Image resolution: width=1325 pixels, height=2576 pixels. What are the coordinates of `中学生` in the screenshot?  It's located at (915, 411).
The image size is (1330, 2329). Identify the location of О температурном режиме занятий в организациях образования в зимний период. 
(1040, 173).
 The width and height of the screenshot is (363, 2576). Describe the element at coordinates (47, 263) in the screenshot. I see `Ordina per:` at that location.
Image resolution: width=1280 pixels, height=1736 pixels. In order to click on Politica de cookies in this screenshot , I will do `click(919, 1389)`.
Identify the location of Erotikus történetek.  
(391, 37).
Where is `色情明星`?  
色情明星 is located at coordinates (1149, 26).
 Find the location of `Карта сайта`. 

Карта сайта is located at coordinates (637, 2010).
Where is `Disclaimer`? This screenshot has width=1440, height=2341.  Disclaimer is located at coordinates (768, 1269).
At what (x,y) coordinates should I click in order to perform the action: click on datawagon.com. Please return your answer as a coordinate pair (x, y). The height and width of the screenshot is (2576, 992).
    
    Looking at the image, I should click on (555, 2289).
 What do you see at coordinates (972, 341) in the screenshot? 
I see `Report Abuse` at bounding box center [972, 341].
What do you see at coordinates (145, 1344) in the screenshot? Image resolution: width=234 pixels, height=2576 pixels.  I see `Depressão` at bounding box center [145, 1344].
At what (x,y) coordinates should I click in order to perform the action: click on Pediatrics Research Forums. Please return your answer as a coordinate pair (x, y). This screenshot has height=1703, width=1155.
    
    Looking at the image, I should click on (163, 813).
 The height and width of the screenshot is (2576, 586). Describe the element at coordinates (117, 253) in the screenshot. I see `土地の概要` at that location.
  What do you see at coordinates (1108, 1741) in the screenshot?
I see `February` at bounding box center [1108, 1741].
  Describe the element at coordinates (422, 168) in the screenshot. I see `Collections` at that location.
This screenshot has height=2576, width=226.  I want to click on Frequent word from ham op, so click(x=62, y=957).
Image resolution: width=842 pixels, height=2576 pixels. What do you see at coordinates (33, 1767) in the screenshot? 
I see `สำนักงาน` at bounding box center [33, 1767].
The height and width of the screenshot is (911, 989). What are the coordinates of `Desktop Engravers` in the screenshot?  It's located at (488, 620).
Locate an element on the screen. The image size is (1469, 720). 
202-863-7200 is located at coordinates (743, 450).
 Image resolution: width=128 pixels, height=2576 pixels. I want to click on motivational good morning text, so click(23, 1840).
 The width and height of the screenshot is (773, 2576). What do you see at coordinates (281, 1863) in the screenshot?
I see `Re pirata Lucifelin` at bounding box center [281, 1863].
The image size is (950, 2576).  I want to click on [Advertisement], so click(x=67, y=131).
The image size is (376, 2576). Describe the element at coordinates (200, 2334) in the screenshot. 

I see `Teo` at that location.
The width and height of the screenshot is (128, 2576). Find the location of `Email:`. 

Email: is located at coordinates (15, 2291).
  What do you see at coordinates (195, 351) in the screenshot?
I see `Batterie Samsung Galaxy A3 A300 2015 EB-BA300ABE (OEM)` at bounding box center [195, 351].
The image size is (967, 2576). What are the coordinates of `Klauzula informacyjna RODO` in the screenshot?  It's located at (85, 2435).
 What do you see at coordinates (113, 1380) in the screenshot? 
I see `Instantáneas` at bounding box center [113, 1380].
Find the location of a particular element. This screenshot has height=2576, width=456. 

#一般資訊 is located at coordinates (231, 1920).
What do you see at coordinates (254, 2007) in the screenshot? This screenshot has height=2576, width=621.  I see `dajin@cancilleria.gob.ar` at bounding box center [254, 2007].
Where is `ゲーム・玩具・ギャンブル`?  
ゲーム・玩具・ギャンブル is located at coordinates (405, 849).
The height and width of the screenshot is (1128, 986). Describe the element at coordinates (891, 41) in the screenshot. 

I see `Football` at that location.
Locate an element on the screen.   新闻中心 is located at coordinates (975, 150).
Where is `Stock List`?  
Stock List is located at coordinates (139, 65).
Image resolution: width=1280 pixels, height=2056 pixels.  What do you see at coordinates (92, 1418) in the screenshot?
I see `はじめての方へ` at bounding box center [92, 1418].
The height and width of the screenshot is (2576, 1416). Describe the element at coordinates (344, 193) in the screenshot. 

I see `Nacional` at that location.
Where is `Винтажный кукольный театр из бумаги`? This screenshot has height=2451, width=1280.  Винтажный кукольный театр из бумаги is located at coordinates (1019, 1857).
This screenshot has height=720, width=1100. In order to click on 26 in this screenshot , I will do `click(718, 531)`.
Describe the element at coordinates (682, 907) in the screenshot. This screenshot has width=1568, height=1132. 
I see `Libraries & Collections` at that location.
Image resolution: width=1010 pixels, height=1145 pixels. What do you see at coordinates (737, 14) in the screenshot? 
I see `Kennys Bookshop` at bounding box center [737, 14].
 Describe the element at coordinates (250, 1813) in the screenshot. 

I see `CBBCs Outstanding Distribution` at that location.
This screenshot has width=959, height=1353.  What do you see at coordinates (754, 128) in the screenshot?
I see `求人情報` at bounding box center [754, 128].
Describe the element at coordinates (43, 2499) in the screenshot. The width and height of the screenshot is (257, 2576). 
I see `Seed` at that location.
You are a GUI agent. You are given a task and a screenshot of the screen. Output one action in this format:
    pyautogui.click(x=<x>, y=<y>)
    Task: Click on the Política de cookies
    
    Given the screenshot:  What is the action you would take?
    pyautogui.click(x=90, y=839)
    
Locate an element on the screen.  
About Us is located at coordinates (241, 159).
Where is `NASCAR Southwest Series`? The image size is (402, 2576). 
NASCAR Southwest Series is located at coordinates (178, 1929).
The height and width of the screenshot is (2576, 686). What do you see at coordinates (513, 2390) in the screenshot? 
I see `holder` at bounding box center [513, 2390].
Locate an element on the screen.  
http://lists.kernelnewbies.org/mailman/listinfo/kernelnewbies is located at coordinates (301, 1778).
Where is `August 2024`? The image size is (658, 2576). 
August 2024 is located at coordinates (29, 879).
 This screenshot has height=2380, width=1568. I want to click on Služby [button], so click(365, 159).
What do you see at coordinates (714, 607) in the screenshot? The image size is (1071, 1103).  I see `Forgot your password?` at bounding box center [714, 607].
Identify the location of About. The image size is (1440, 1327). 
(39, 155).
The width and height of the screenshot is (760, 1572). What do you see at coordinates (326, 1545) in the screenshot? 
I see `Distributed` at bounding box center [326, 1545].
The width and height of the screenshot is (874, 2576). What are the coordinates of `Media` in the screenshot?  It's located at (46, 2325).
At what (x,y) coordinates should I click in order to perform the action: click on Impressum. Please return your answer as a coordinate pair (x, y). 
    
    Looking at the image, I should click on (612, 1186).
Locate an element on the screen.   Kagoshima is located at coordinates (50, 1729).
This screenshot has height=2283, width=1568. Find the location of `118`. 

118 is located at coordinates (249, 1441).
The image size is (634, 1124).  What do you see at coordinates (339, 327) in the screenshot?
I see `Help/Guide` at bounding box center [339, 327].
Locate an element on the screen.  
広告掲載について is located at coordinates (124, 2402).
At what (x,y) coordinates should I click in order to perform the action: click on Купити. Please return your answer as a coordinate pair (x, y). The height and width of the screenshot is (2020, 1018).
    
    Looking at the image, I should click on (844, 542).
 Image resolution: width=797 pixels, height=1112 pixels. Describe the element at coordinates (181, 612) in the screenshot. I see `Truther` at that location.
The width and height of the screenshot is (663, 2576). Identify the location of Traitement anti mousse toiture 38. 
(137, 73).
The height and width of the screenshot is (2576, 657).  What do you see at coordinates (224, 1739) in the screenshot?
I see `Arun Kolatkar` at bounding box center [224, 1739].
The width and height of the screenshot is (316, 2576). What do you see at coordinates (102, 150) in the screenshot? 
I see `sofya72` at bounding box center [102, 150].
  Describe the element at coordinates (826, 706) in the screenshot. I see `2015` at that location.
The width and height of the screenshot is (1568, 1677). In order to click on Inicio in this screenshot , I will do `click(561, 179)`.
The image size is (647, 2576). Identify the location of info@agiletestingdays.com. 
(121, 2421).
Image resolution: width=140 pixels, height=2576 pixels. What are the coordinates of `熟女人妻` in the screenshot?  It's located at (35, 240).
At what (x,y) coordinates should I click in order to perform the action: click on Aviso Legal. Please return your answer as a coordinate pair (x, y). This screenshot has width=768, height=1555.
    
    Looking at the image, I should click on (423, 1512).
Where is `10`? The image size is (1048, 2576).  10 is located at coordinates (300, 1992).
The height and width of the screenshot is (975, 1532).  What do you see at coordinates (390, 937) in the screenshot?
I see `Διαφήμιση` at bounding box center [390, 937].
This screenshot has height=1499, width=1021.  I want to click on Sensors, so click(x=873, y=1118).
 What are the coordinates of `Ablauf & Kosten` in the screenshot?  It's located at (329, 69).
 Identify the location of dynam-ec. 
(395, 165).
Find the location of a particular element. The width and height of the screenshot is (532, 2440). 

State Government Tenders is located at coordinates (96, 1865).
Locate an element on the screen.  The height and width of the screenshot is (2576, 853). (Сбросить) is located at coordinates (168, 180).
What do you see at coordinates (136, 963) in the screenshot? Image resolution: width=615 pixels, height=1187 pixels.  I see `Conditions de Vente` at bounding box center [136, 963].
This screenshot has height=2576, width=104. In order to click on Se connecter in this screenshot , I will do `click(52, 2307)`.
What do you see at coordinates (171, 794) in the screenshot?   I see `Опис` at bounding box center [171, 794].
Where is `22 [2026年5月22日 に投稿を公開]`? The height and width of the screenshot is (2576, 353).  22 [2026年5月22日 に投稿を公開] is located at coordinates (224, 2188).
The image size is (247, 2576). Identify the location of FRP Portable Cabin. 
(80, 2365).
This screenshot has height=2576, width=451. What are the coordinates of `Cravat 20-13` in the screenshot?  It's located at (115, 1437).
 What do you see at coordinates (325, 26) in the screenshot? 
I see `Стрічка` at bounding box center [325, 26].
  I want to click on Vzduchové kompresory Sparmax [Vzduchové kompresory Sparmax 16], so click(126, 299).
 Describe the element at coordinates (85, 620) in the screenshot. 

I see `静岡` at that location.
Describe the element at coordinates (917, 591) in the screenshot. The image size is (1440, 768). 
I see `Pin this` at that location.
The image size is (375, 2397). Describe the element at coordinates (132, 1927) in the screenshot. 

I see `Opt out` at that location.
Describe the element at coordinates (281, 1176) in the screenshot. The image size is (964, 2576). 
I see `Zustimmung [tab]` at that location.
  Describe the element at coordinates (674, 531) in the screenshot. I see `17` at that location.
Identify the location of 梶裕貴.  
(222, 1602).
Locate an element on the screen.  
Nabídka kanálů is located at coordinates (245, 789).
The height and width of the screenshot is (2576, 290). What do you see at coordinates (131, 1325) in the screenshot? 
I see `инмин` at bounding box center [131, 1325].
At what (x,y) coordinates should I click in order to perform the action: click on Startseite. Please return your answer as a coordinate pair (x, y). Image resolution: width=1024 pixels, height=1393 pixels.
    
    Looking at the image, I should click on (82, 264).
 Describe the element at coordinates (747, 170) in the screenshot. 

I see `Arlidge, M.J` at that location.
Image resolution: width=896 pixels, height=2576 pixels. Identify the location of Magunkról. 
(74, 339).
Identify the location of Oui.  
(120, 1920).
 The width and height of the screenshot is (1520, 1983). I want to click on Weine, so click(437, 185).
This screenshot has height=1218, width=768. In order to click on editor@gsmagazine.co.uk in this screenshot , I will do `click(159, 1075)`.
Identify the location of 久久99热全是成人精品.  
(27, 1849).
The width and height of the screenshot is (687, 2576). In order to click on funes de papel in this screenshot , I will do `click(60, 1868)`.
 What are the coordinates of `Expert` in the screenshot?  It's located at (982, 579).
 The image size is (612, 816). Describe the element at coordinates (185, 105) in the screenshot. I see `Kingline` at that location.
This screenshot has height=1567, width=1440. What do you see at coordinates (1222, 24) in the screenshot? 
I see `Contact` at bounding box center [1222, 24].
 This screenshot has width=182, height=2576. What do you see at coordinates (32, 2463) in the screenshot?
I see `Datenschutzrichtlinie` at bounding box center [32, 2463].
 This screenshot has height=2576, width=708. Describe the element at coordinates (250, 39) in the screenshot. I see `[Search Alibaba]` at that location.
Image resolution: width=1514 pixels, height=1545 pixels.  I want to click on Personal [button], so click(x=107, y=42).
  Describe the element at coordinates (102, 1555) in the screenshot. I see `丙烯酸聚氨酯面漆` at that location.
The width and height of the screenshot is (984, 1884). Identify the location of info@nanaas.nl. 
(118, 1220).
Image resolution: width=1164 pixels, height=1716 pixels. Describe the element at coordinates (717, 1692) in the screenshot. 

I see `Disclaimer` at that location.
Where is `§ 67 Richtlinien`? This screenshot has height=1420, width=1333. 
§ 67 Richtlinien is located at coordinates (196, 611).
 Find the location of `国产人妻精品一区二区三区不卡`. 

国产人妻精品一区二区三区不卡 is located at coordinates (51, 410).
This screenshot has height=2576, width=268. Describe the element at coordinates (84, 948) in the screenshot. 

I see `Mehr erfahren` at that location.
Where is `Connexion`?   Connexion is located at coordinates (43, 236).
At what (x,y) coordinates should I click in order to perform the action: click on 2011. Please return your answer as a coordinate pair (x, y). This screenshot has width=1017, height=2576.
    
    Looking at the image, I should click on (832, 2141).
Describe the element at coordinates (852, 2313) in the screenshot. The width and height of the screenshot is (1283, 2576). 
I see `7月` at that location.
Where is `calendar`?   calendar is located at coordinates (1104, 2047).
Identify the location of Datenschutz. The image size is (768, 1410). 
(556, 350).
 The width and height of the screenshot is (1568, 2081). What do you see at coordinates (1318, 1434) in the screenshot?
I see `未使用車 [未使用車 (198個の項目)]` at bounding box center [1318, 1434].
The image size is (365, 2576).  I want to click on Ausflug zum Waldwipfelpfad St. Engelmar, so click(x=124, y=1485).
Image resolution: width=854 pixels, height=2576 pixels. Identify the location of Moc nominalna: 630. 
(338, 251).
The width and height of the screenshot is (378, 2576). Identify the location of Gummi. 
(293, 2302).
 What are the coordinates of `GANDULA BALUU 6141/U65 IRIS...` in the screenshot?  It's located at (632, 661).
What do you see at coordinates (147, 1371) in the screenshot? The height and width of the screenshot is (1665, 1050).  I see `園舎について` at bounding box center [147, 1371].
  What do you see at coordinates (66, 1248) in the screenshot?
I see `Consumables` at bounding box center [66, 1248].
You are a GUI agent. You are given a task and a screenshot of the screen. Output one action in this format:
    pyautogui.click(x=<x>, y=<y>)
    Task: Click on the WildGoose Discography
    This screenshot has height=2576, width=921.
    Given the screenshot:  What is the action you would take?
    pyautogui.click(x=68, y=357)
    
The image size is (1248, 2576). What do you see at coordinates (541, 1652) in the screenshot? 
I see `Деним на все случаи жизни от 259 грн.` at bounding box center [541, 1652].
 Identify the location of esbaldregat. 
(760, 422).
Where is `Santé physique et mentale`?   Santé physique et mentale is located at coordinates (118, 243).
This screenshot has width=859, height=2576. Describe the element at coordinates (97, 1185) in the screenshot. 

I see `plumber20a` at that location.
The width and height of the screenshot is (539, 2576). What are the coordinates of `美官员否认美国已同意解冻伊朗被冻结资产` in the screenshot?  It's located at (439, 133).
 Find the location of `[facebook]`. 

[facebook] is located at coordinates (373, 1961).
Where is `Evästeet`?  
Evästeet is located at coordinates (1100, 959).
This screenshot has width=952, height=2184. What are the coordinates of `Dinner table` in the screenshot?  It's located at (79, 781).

:: TRY IT ::
Lines that include the word "will" are to be extracted from the data above.

:: ANSWER SECTION ::
Image resolution: width=1280 pixels, height=1736 pixels. In order to click on Politica de cookies in this screenshot , I will do `click(919, 1389)`.
This screenshot has height=720, width=1100. In order to click on 26 in this screenshot , I will do `click(718, 531)`.
The width and height of the screenshot is (1568, 1677). In order to click on Inicio in this screenshot , I will do `click(561, 179)`.
This screenshot has height=2576, width=104. In order to click on Se connecter in this screenshot , I will do `click(52, 2307)`.
This screenshot has height=1218, width=768. In order to click on editor@gsmagazine.co.uk in this screenshot , I will do `click(159, 1075)`.
The width and height of the screenshot is (687, 2576). In order to click on funes de papel in this screenshot , I will do `click(60, 1868)`.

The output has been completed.